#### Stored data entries
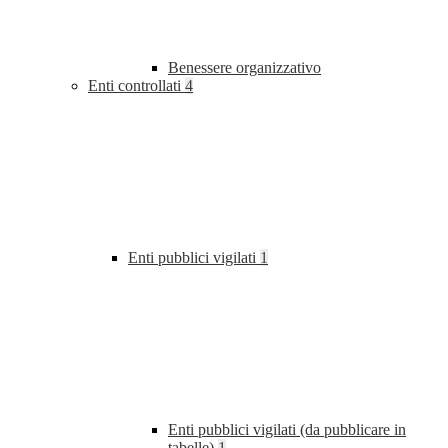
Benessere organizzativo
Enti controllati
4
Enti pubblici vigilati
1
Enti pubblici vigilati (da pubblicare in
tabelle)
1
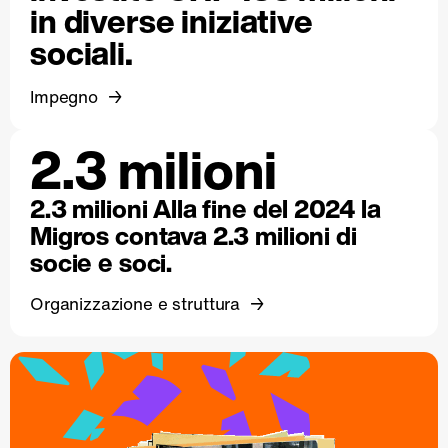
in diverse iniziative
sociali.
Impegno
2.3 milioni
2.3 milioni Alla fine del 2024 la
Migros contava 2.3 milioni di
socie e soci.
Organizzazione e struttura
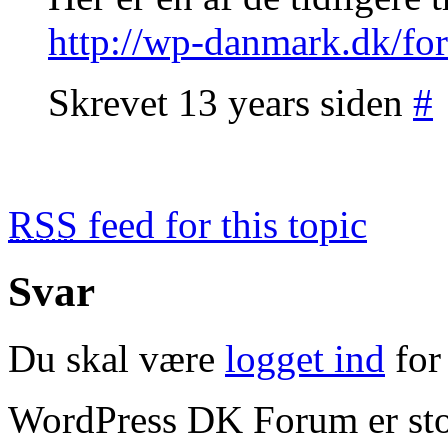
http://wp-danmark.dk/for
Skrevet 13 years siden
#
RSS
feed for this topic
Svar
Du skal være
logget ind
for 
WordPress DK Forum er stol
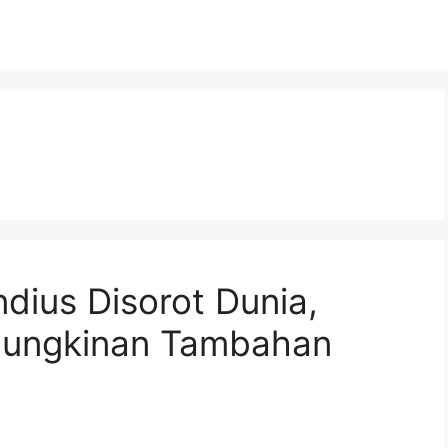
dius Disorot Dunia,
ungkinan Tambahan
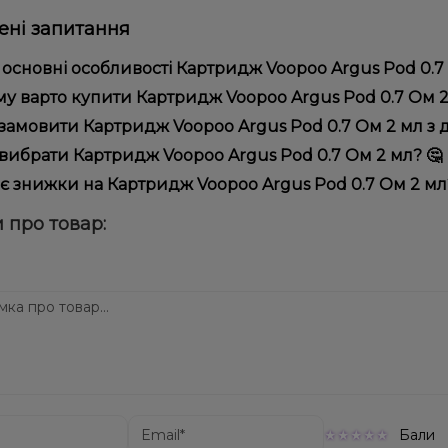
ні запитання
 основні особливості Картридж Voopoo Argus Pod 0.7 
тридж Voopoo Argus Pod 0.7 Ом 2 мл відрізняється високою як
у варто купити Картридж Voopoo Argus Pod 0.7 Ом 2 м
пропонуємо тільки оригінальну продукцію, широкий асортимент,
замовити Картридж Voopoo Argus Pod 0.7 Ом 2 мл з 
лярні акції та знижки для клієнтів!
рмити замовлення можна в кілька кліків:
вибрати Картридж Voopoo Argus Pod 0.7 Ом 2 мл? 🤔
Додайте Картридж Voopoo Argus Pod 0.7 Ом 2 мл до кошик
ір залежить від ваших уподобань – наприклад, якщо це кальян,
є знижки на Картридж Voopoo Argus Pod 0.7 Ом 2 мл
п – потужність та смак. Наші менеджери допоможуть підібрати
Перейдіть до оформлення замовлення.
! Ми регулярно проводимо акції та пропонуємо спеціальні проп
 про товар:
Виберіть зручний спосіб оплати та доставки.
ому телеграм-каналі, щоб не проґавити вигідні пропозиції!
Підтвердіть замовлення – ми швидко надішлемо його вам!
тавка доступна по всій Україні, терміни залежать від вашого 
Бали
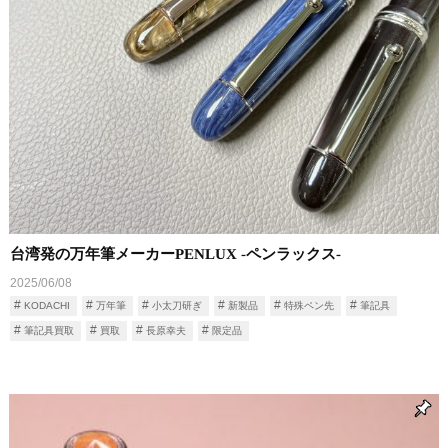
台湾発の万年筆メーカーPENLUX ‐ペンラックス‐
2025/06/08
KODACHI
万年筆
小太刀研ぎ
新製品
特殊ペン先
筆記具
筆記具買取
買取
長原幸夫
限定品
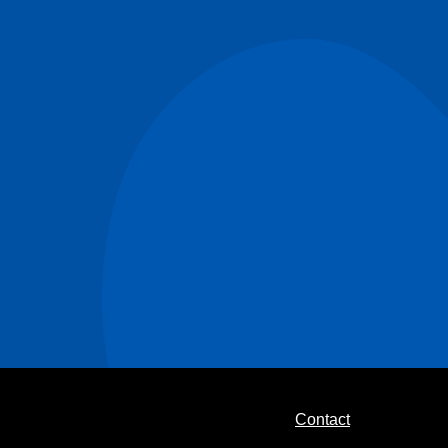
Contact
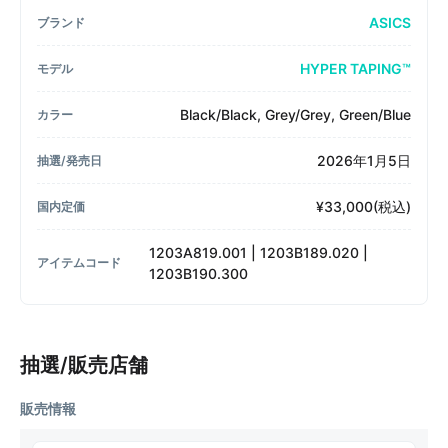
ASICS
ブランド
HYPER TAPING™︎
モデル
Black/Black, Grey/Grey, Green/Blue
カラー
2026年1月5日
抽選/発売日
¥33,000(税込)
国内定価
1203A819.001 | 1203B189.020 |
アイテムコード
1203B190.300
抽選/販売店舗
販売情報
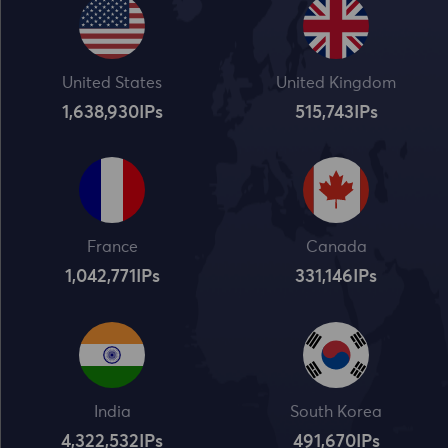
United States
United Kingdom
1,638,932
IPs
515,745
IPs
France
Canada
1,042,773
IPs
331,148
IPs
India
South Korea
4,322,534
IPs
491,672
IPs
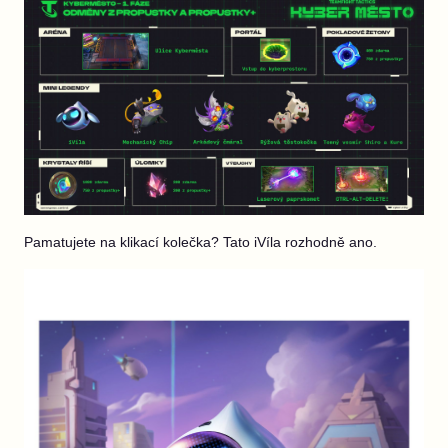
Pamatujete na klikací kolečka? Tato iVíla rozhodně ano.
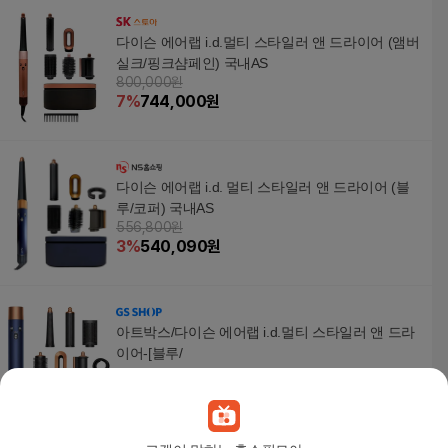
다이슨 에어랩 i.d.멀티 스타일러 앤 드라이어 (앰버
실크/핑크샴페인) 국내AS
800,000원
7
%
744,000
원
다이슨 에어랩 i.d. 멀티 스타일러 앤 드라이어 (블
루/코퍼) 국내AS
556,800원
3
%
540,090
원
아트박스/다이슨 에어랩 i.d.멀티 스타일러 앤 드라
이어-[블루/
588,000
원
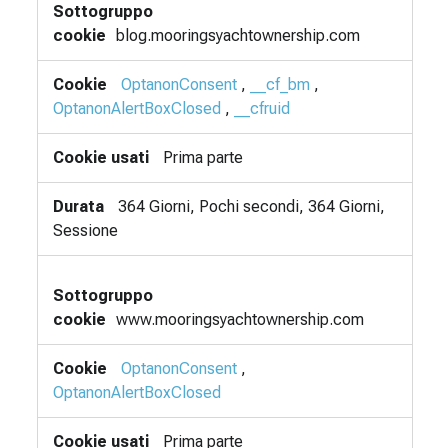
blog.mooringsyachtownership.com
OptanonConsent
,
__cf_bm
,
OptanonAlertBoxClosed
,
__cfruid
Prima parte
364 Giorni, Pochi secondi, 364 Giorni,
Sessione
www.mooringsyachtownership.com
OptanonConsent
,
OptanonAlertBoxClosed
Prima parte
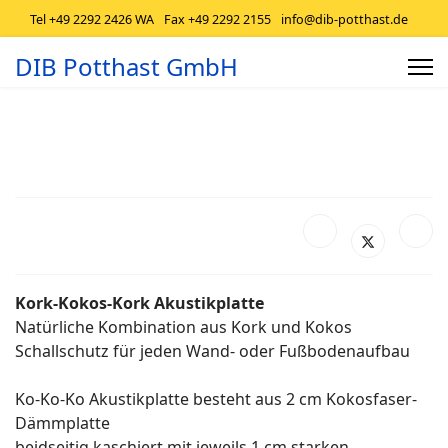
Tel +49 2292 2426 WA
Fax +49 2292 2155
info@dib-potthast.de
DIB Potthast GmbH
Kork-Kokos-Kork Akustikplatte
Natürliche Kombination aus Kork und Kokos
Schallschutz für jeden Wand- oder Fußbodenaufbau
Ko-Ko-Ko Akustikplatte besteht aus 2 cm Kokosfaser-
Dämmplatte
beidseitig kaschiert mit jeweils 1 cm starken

#### WHAT YOU ARE ASKED TO DO
Going line by line through the entries above, count each line that has the word "Akustikplatte", then state the count alone.

#### ANSWER SPACE
2